Any parent of young children would be the first to ask questions regarding this topic. Every where you go, you always find children throwing tantrums of frustration to their parents. Tantrums don’t really have a specific time. They come out whenever and wherever. It can happen at restaurants, schools, cars, parking lots, libraries, and many more places. Often when this occurs, parents struggle to make their child stop, and often can lead to frustrations from both parties. What parents need to understand in these scenarios is that children usually have a reason or a cause for the tantrums and parents need to have skills in dealing with these situations.
Often children throw tantrums because their needs might not have been met, out of frustration, or just simply from stress.
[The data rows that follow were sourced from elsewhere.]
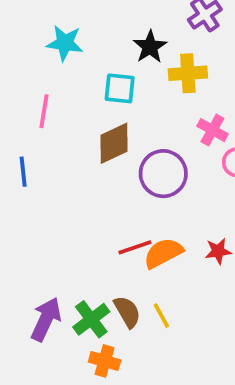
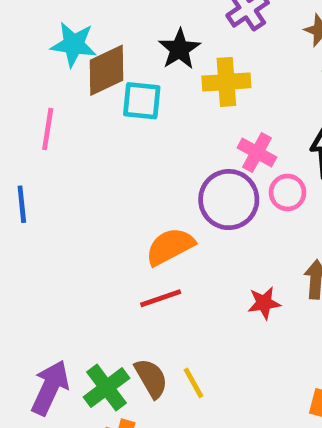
brown diamond: (114, 143) -> (107, 70), moved
purple circle: (163, 174) -> (229, 200), moved
orange semicircle: (163, 253) -> (170, 247), moved

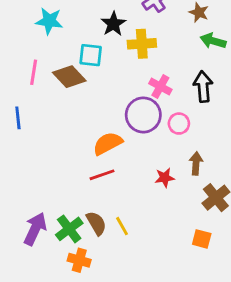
brown diamond: (107, 70) -> (69, 77), moved, turned 72
pink circle: (288, 192) -> (179, 124), moved

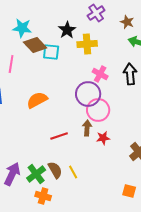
brown diamond: (69, 77) -> (35, 45), moved
pink circle: (179, 124) -> (98, 110), moved, size x1.5
orange semicircle: (108, 143) -> (37, 100), moved
brown arrow: (196, 163) -> (87, 128), moved
orange square: (202, 239) -> (129, 191), moved

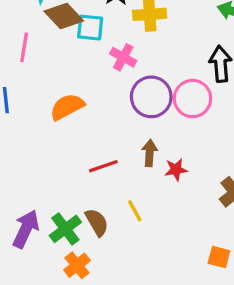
pink cross: (100, 74) -> (123, 57), moved
pink circle: (98, 110) -> (193, 99), moved
yellow line: (73, 172) -> (135, 211), moved
orange cross: (43, 196) -> (77, 265), turned 35

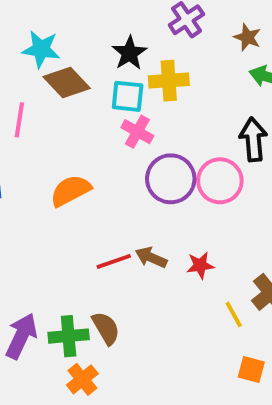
cyan square: (90, 28) -> (128, 96), moved
brown arrow: (150, 153) -> (151, 257), moved, turned -70
yellow line: (135, 211) -> (234, 314), moved
green cross: (65, 229) -> (69, 336), turned 32

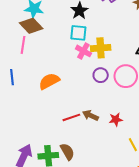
yellow cross: (169, 81) -> (101, 48), moved
brown diamond: (67, 83) -> (31, 26), moved
purple circle: (171, 179) -> (101, 75), size x0.6

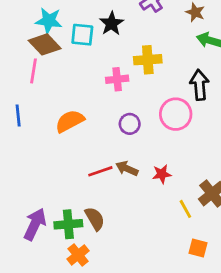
cyan square: (78, 33) -> (82, 35), moved
yellow cross: (101, 48) -> (148, 60), moved
pink cross: (83, 51) -> (117, 79), turned -35
purple circle: (101, 75) -> (130, 124), moved

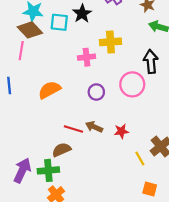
red line: (100, 171) -> (73, 129), turned 36
brown semicircle: (95, 219) -> (61, 150), moved, turned -84

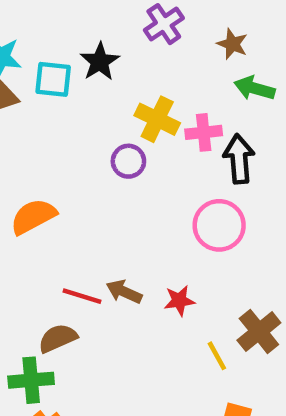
yellow cross: (110, 42) -> (157, 119), turned 30
pink cross: (87, 57) -> (204, 132), moved
pink circle: (132, 84) -> (219, 225), moved
purple circle: (96, 92) -> (128, 161), moved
Many parents laugh at the fact that their children go through stress at such a young age, but studies show that children get stressed more often than parents in certain circumstances. Constantly hearing of “NO” from parents or “STOP,” “CAN’T,” “DON’t,” builds up frustration in children, and can be seen in their tantrums. It’s a way for children to express their emotions and feelings as a cry of “hear me out.”
Preschool children will listen if you reason with them to meet their needs. Most tantrums occur because the child wants something that they can’t have or they can’t do at the time. Instead of telling the child they can’t have it or they can’t do it, reason with them by providing a substitute option. For instance, if a child wants a toy from a toy store, he already has, instead of saying he can’t have it, try to make them understand that they already have the item at home and to choose a different option. Lay some options for the child to make him/her believe that they are given the options to make the choice on their OWN. These factors will help the child throw less tantrums because he/she will feel that they have some control and power over choices.